RECORDED INFORMATION:
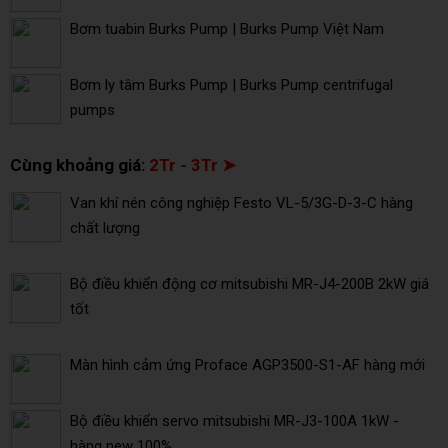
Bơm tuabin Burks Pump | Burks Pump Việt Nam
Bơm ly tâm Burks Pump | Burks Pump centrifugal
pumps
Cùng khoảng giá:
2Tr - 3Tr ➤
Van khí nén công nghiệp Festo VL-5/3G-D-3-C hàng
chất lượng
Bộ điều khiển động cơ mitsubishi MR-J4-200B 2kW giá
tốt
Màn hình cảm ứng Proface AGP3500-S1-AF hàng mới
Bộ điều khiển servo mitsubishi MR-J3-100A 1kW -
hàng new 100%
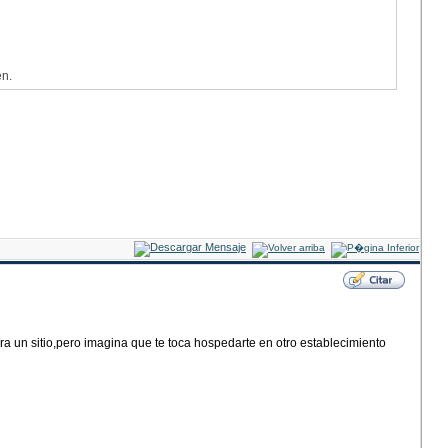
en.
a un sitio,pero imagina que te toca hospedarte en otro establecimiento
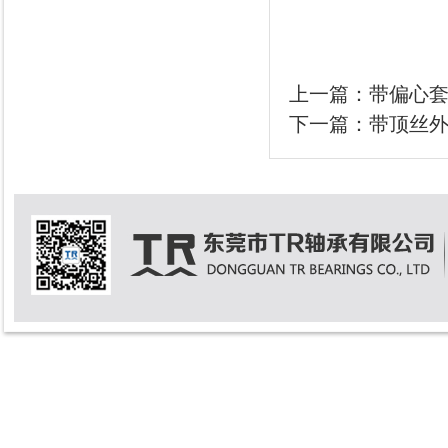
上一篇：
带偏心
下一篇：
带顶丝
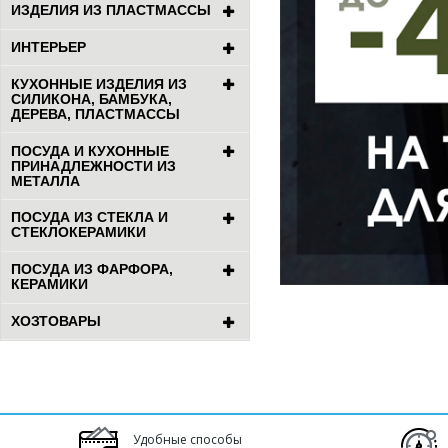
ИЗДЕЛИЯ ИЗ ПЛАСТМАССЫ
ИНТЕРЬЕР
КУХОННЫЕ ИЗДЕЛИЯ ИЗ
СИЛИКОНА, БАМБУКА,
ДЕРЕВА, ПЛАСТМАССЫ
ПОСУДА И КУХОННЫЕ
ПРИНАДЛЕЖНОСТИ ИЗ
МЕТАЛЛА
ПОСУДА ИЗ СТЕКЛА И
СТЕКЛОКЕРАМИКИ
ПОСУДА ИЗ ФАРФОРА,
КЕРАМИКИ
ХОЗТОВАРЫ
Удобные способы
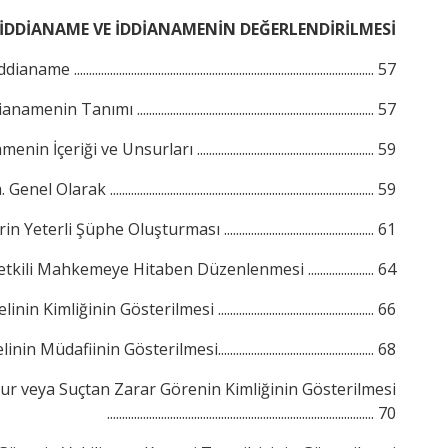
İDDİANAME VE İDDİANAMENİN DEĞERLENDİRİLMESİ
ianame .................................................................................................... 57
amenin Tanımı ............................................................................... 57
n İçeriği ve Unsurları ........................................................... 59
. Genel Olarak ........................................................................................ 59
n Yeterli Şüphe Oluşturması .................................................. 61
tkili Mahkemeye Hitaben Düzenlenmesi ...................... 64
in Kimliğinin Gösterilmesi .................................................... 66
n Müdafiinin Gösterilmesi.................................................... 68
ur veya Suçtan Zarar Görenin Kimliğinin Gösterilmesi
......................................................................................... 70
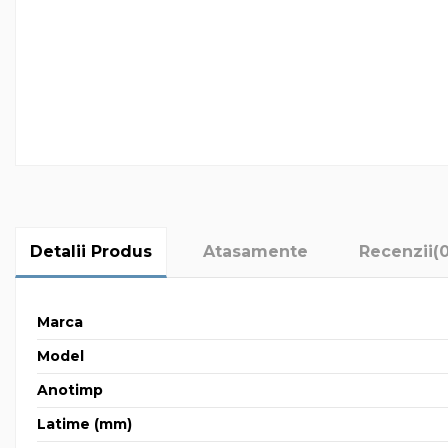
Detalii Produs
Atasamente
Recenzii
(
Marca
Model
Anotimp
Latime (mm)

WHAT THE EXERCISE ASKS:
Each line in the listing above from the one containing "İDDİANAME VE İDDİANAMENİN DEĞERLENDİRİLMESİ" through the one containing "tkili Mahkemeye Hitaben" should be repeated exactly, and no other line.

RESULT:
İDDİANAME VE İDDİANAMENİN DEĞERLENDİRİLMESİ
ianame .................................................................................................... 57
amenin Tanımı ............................................................................... 57
n İçeriği ve Unsurları ........................................................... 59
. Genel Olarak ........................................................................................ 59
n Yeterli Şüphe Oluşturması .................................................. 61
tkili Mahkemeye Hitaben Düzenlenmesi ...................... 64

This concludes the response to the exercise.